Another thanks to Aeryk, who got me to review the Turing Test…
The Turing test is a test for program intelligence, an updated version of which goes something like this:
A judge engages in a chat session with a respondent. After a while, the judge must decide if the respondent is a human or a program. If the judge mistakes the program for a human, then the program is intelligent.
This test has captured the imagination of many, and some people use it as a gold standard for Artificial Intelligence. However, this test is full of problems.
First, imagine the judge types “What’s 327653 * -2.34872^2” and the respondent immediately answers correctly. The judge could then conclude the respondent is a program since no human could calculate that quickly. Yet the absurdity of this failure should be obvious; the program failed because it was “too intelligent”!

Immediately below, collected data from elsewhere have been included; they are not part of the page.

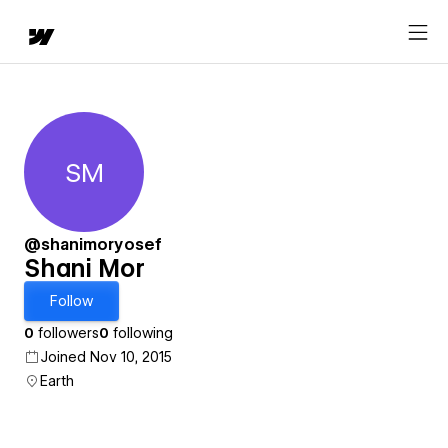
SM
Shani Mor
@shanimoryosef
Shani Mor
Follow
0
followers
0
following
Joined Nov 10, 2015
Earth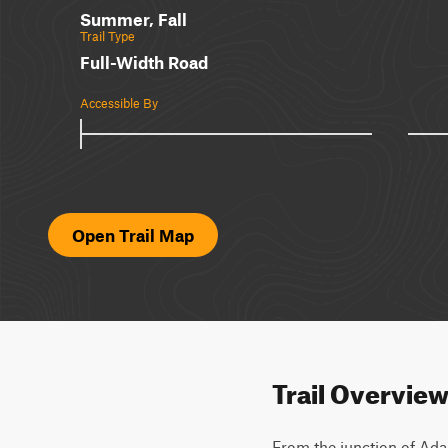
Summer, Fall
Trail Type
Full-Width Road
Accessible By
Open Trail Map
Trail Overvie
From the junction of Adam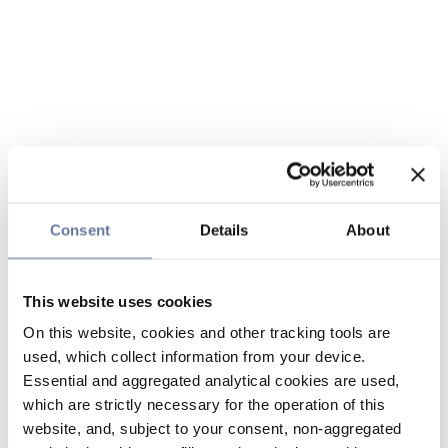
Consent
Details
About
This website uses cookies
On this website, cookies and other tracking tools are
used, which collect information from your device.
Essential and aggregated analytical cookies are used,
which are strictly necessary for the operation of this
website, and, subject to your consent, non-aggregated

This problem actually happened in reverse. Years ago at a (widely criticized) version of the Turing Test called the Loebner prize, a human Shakespeare expert was one of the respondents. Given an obscure Shakespeare question, she successfully answered, and was classified as a computer because the judge believed no human could know that information!
Here’s another problem. Imagine the following conversation between a judge and a respondent:
JUDGE: What’s your favorite food?
JUDGE: What kind of cheese?
JUDGE: My pet moose choked on a piece of Gouda and its heart stopped, but fortunately we were able to resuscitate it with a live eel.
RESPONDENT: That was close!
The response was relevant, but it’s off since it didn’t comment on the judge’s bizarre story. Yet to understand the story as bizarre requires a large body of facts including common pets, the diets of moose and so on. Yet, shouldn’t reasoning be independent of stored information?
Douglas Lenat thought not and embarked on the years-long CYC project to do just that. This project involved entering a huge number of facts — from encyclopedic knowledge to current events to obvious common sense tidbits — into a system equipped with an inference engine from which it could infer new facts from facts previously entered. Its success is debated, but to my knowledge no Turing winner resulted from that project (not that I’m claiming this was his goal).
Yet is a vast body of facts required for intelligence? For instance, imagine a young child who knows nothing, but is a fast learner, able to draw deep conclusions from anything learned. Would anyone claim the child was unintelligent because s/he didn’t have a vast body of facts on hand?
Let’s move on to another problem with the Turing test. This is related to the example above and is seen by the following exchange:
JUDGE: Have you ever LeBronned anyone?
JUDGE: Not even your mother?
JUDGE: Why not? I mean, she is your mother after all!
RESPONDENT: I guess I never had the chance.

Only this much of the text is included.